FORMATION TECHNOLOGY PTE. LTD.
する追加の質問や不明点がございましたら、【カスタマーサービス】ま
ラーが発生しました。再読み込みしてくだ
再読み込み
● ● ● ●
Task. What is wanted is every line above, written out exactly.

The completed task.
FORMATION TECHNOLOGY PTE. LTD.
する追加の質問や不明点がございましたら、【カスタマーサービス】ま
ラーが発生しました。再読み込みしてくだ
再読み込み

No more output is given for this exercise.